Kimse oku demeden okumaya başladım, yazmayı hiç hayal etmedim, okuduklarımla mutlu oldum, vakit buldukça okudum ama hep okudum. Yoğun bir iş hayatının sonrası emekli olunca, “işsiz ben ne yaparım, bu saatler nasıl dolar” diyerek, hem okuyup hem de orada burada duygularımı ifade etmek için yazıp oyalanırken, kendimi Murat Gülsoy’un yazarlık atölyesinde buldum. Onun tedrisinden geçtim. Okurken öykülerin büyüsünü bozmayı, yazarken de kurmayı öğrendim. İlk öykümü Atölye’de yazdım, yazdıkça hevesim daha da arttı, öyküler birikmeye başladı. Murat Bey’in atölyesini bıraktıktan sonra başka eğitimler var mı, diyerek araştırdım. Cem Akaş’ın Editörlük Atölyesi ve Beliz Güçbilmez’in Tersine Mühendislik Atölyesi’ne gittim. Duvarıma asacağım diplomalarım olmadı ama bana çok şey kattı her biri. Nalan Barbarosoğlu’yla bir AVM’de kitapçıda karşılaşıp onunla da şimdiye kadar okumadığım öyküler okudum, yazmaya devam ettim.  

Kitabınızın ortaya çıkış öyküsünü anlatabilir misiniz? Fikir nasıl doğdu, ismine nasıl karar verdiniz, yazma süreci nasıl gelişti, yazarken uyguladığınız belli rutinler veya ritüeller var mı?

Bu yazma yolculuğun sırasında bilgisayarımda açtığım Yazılan Öyküler klasöründe öykülerim birikmişti. 2017 yılına geldiğimde arkadaşlarımın bazılarının kitapları çıkmıştı ya da çıkıyordu. Bir iki derken ben de onlardan cesaretle neden olmasın deyip klasörün içinden seçtiklerimle dosya hazırladım. Bu süreçte öyküleri kaç kez okuduğumu düzelttiğimi bilemiyorum. Açıkçası her öyküde çok çalıştım. Bu oldu diye bırakmadım. Daha iyisi nasıl olur, diye çaba gösterdim. Dosyamı yayınevine gönderirken içindeki öykülerden biri olan Tenes’in Baltası’nın ismini verdim. Dosyadan kitaba evrilirken taşıması istediği ismi kendisinin kulağıma fısıldayacağını biliyordum nitekim de öyle oldu. Editörlerimle isim üzerinde çok fikirler ürettik ama bir türlü beğenemiyorduk. Bir gün dosyayı karıştırırken Asliye Hukuk Hakimliği’ne öyküsünün ilk satırındaki maruzatım var cümlesi yeşil ışık yaktı. Maruzatın kelime anlamı: bir üst makama ya da yaşça büyük birine sunulan dilek veya bilgi, sunuştu. Ben de kitapta yer alan on öyküyle zihnimi meşgul edenleri anlatmak istediklerimi yazmış, okura sunuyordum. Kitabın ismi böylece “Maruzatım Var” oldu.

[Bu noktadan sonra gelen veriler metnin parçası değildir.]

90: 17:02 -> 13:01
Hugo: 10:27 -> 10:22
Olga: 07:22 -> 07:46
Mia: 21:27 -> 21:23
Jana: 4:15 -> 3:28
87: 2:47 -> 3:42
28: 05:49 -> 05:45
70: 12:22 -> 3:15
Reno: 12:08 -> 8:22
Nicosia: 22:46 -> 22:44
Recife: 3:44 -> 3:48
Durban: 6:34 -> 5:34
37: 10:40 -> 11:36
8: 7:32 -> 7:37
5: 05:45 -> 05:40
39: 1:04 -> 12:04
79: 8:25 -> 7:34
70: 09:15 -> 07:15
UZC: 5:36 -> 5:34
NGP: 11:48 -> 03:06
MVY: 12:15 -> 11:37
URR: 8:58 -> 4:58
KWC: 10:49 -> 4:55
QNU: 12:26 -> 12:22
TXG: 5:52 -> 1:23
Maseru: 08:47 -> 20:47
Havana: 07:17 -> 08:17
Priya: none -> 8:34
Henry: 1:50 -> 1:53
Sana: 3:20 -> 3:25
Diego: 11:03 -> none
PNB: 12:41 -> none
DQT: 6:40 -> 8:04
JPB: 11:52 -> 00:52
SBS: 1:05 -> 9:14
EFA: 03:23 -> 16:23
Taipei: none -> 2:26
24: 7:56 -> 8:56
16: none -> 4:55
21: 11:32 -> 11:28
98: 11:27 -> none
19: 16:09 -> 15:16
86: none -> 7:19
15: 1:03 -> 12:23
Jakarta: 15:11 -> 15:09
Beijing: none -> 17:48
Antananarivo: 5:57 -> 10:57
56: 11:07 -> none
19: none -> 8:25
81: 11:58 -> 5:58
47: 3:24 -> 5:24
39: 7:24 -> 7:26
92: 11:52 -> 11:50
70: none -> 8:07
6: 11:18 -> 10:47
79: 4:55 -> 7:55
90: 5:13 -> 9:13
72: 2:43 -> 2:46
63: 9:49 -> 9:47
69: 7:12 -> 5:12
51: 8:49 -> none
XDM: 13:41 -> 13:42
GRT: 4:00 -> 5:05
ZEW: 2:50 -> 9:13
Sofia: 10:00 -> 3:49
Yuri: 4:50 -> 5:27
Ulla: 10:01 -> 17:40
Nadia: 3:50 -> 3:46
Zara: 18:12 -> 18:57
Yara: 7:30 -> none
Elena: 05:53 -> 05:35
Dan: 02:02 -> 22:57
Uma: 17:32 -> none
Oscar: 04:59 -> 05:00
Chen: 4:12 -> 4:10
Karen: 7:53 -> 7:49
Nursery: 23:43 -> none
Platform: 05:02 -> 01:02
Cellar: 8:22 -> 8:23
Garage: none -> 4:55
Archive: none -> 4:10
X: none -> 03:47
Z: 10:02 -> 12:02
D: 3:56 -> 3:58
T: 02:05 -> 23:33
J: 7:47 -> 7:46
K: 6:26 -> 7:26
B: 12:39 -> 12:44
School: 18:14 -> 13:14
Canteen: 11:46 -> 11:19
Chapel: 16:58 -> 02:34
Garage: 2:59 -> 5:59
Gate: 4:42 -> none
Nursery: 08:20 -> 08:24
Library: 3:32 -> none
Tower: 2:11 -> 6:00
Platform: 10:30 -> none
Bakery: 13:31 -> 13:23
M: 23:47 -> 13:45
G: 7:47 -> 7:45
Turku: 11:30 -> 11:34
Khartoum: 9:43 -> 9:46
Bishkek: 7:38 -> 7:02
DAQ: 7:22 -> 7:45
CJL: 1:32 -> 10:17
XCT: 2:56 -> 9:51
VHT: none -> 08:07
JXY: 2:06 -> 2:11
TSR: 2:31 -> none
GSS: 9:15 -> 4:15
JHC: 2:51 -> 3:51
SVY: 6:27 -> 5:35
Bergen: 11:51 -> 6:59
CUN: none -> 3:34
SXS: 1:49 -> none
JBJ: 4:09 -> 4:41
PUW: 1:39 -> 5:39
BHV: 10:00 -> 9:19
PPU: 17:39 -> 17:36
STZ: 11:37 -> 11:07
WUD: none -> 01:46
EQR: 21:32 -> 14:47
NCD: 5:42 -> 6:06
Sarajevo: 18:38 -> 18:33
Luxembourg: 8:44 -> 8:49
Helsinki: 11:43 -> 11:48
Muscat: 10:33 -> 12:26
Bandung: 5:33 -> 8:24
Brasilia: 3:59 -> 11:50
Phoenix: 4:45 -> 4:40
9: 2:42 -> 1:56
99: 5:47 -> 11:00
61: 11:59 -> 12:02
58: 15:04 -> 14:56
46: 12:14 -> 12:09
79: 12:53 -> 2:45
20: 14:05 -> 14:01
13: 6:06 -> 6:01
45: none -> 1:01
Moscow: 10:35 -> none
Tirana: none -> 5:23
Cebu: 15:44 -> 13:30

Dosyayı bitirdikten sonra yayınevlerine ulaşma, başvuru ve dosyanın kabul edilmesi sürecinden bahsedebilir misiniz? Bu süreçte yaşadığınız zorluklar olduysa bunları nasıl aştınız?

Dosyamı, düşüncelerim ve yazdıklarımla uyuştuğuna inandığım, Ankaralı olmam nedeniyle de özel bir bağlılık duyduğum İletişim Yayınları’na gönderdim. Öykülerimi dergilere gönderdiğimde her öykücünün tattığı, tadacağı cevap almama ya da reddedilme duygusunu çoğu kez yaşamış, yılmamıştım. Ama dosya aşamasında şanslıydım. Her şeyden önce üç ay sonra cevap almıştım ve dosyam red edilmemişti. Eğer kabul edersem bazı öykülerin çıkarılıp yerine yeni öyküm varsa koymam öneriliyordu. Öneriyi can-ı gönülden kabul ettim. Biraz gecikmeli de olsa öykülerimi gönderdim. Ondan sonra da acaba oldu mu, tamam diyecekler mi bekleyişi başladı ve hayli uzun sürdü. Bana cevap veren Levent Cantek yayınevinden ayrılmıştı ve ben kiminle görüşeceğimi bilemiyordum. Sonunda internetten bulduğum İletişim Yayınları’nın Ankara telefonunu aradım. Bir öykü dosyam var, akıbetini kiminle görüşebilirim diye sorduğumda, daha sonra kitabımın editörlerinden biri olan Duygu Çayırçıoğlu’na bağlandım. Kendimi tanıttıktan sonra, aynı soruyu ona sorduğumda “biz o dosyayla ilgileniyoruz” cevabını aldım. Anlamamıştım. “Nasıl yani,” diye sordum. “Basacağız” dediğinde kitapla ilgili ilk çığlığımı o zaman attım. Bu konuşmanın üzerinden bir yıldan fazla süre geçti. Ülkedeki ekonomik problemler, kağıt krizi derken, Ocak 2019’da basılması planlanan dosyam araya eski yazarların kitaplarının girmesiyle de Aralık 2019’da basılabildi.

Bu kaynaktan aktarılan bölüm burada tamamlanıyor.